Chi può richiedere il ricongiungimento familiare?

L'art. 28 del Testo Unico sull'Immigrazione riconosce, infatti, il diritto a mantenere o a riacquistare l'unità familiare ai cittadini extracomunitari in possesso di:
- Permesso di soggiorno CE per i soggiornanti di lungo periodo;
- Permesso di soggiorno di durata non inferiore ad un anno, rilasciato per lavoro subordinato, per lavoro autonomo, per asilo o per protezione sussidiaria, per protezione sociale o umanitaria, per studio, per motivi religiosi o familiari.

Per quali familiari si può chiedere?
Il ricongiungimento familiare può essere richiesto per:

1. il coniuge non legalmente separato e di età non inferiore ai diciotto anni;
2. i figli minori, anche del coniuge o nati fuori del matrimonio, non coniugati, a condizione che l'altro genitore, qualora esistente, abbia dato il suo consenso;
3. i figli maggiorenni che non possano provvedere alle proprie esigenze di vita a causa del loro stato di salute che determini un'invalidità totale;
4. i genitori a carico, qualora non abbiano altri figli nel Paese di origine o di provenienza, ovvero genitori maggiori di sessantacinque anni, qualora gli altri figli siano impossibilitati al loro sostentamento per documentati gravi motivi di salute.

Quali sono i requisiti necessari per permettere allo straniero di chiedere il ricongiungimento familiare?

E’ necessario che dimostri di avere la disponibilità di un alloggio conforme ai requisiti igienico-sanitari e con idoneità abitativa e avere un’assicurazione sanitaria idonea a garantire la copertura di tutti i rischi nel territorio nazionale a favore del genitore ultrasessantacinquenne.

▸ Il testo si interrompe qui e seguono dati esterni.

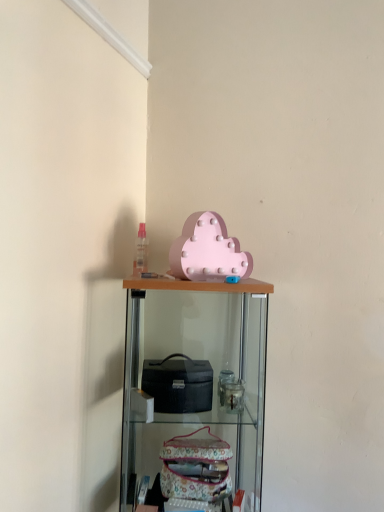 Identify the location of wooden shelf at center. (193, 391).

Image resolution: width=384 pixels, height=512 pixels. Describe the element at coordinates (193, 391) in the screenshot. I see `wooden shelf at center` at that location.

Where is `matte pink cloud at upper center`? The image size is (384, 512). matte pink cloud at upper center is located at coordinates (208, 250).

What do you see at coordinates (208, 250) in the screenshot? I see `matte pink cloud at upper center` at bounding box center [208, 250].

Locate an element on the screen. The height and width of the screenshot is (512, 384). wooden shelf at center is located at coordinates (193, 391).

From the picture: Is matte pink cloud at upper center to the left or to the right of wooden shelf at center in the image?

Clearly, matte pink cloud at upper center is on the right of wooden shelf at center in the image.

Who is more distant, matte pink cloud at upper center or wooden shelf at center?

Positioned behind is matte pink cloud at upper center.

Does point (226, 231) come closer to viewer compared to point (153, 385)?

No, (226, 231) is behind (153, 385).

From the image's perspective, which one is positioned higher, matte pink cloud at upper center or wooden shelf at center?

matte pink cloud at upper center appears higher in the image.

From a real-world perspective, who is located higher, matte pink cloud at upper center or wooden shelf at center?

matte pink cloud at upper center, from a real-world perspective.

Which object is wider, matte pink cloud at upper center or wooden shelf at center?

wooden shelf at center is wider.

Considering the sizes of objects matte pink cloud at upper center and wooden shelf at center in the image provided, who is taller, matte pink cloud at upper center or wooden shelf at center?

Standing taller between the two is wooden shelf at center.

Can you confirm if matte pink cloud at upper center is bigger than wooden shelf at center?

Actually, matte pink cloud at upper center might be smaller than wooden shelf at center.

Is matte pink cloud at upper center located outside wooden shelf at center?

Yes.

Is matte pink cloud at upper center far from wooden shelf at center?

No, matte pink cloud at upper center is not far away from wooden shelf at center.

Could you tell me if matte pink cloud at upper center is facing wooden shelf at center?

No, matte pink cloud at upper center is not aimed at wooden shelf at center.

Can you tell me how much matte pink cloud at upper center and wooden shelf at center differ in facing direction?

matte pink cloud at upper center and wooden shelf at center are facing 44.3 degrees away from each other.

Where is `shelf that appears below the matte pink cloud at upper center (from a real-world perspective)`? The width and height of the screenshot is (384, 512). shelf that appears below the matte pink cloud at upper center (from a real-world perspective) is located at coordinates (193, 391).

Is wooden shelf at center to the left or to the right of matte pink cloud at upper center in the image?

In the image, wooden shelf at center appears on the left side of matte pink cloud at upper center.

Considering the positions of objects wooden shelf at center and matte pink cloud at upper center in the image provided, who is in front, wooden shelf at center or matte pink cloud at upper center?

Positioned in front is wooden shelf at center.

Which is nearer, (159, 410) or (218, 247)?

The point (159, 410) is in front.

From the image's perspective, which object appears higher, wooden shelf at center or matte pink cloud at upper center?

matte pink cloud at upper center is shown above in the image.

From a real-world perspective, is wooden shelf at center positioned under matte pink cloud at upper center based on gravity?

Indeed, from a real-world perspective, wooden shelf at center is positioned beneath matte pink cloud at upper center.

Considering the relative sizes of wooden shelf at center and matte pink cloud at upper center in the image provided, is wooden shelf at center thinner than matte pink cloud at upper center?

In fact, wooden shelf at center might be wider than matte pink cloud at upper center.

Which of these two, wooden shelf at center or matte pink cloud at upper center, stands shorter?

Standing shorter between the two is matte pink cloud at upper center.

Considering the sizes of wooden shelf at center and matte pink cloud at upper center in the image, is wooden shelf at center bigger or smaller than matte pink cloud at upper center?

Clearly, wooden shelf at center is larger in size than matte pink cloud at upper center.

Would you say wooden shelf at center is outside matte pink cloud at upper center?

Yes, wooden shelf at center is outside of matte pink cloud at upper center.

Would you say wooden shelf at center is a long distance from matte pink cloud at upper center?

Actually, wooden shelf at center and matte pink cloud at upper center are a little close together.

Could you tell me if wooden shelf at center is turned towards matte pink cloud at upper center?

No, wooden shelf at center is not facing towards matte pink cloud at upper center.

What are the coordinates of `toy above the wooden shelf at center (from the image's perspective)` in the screenshot? It's located at (208, 250).

The height and width of the screenshot is (512, 384). Identify the location of shelf on the left of matte pink cloud at upper center. (193, 391).

Image resolution: width=384 pixels, height=512 pixels. In order to click on shelf in front of the matte pink cloud at upper center in this screenshot , I will do `click(193, 391)`. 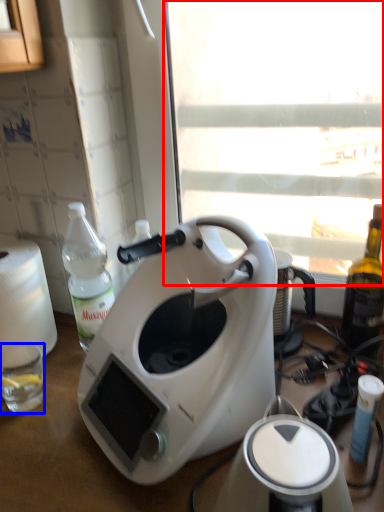 Question: Which object is further to the camera taking this photo, window screen (highlighted by a red box) or coffee cup (highlighted by a blue box)?

Choices:
 (A) window screen
 (B) coffee cup

Answer: (B) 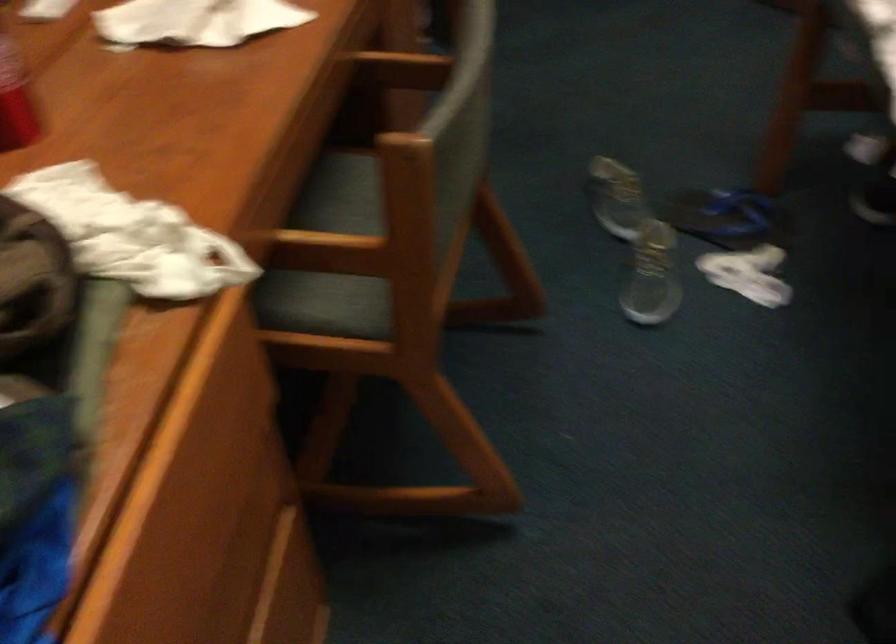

Nel caso in cui lo straniero abbia ottenuto lo status di rifugiato non è tenuto a dimostrare questi requisiti sopra menzionati; inoltre al fine di ottenere il ricongiungimento familiare è fondamentale che il reddito minimo annuo derivante da fonti lecite non sia inferiore all’importo annuo dell’assegno sociale aumentato della metà dell’importo dell’assegno sociale per ogni familiare da ricongiungere.

Qual è la procedura di ricongiungimento familiare?

La procedura si articola in due fasi:

1. fase davanti allo Sportello Unico per l'Immigrazione per la verifica dei requisiti oggettivi per il rilascio del nulla-osta al ricongiungimento;
2. fase presso la Rappresentanza Consolare Italiana per la verifica dei requisiti soggettivi per il rilascio del visto di ingresso.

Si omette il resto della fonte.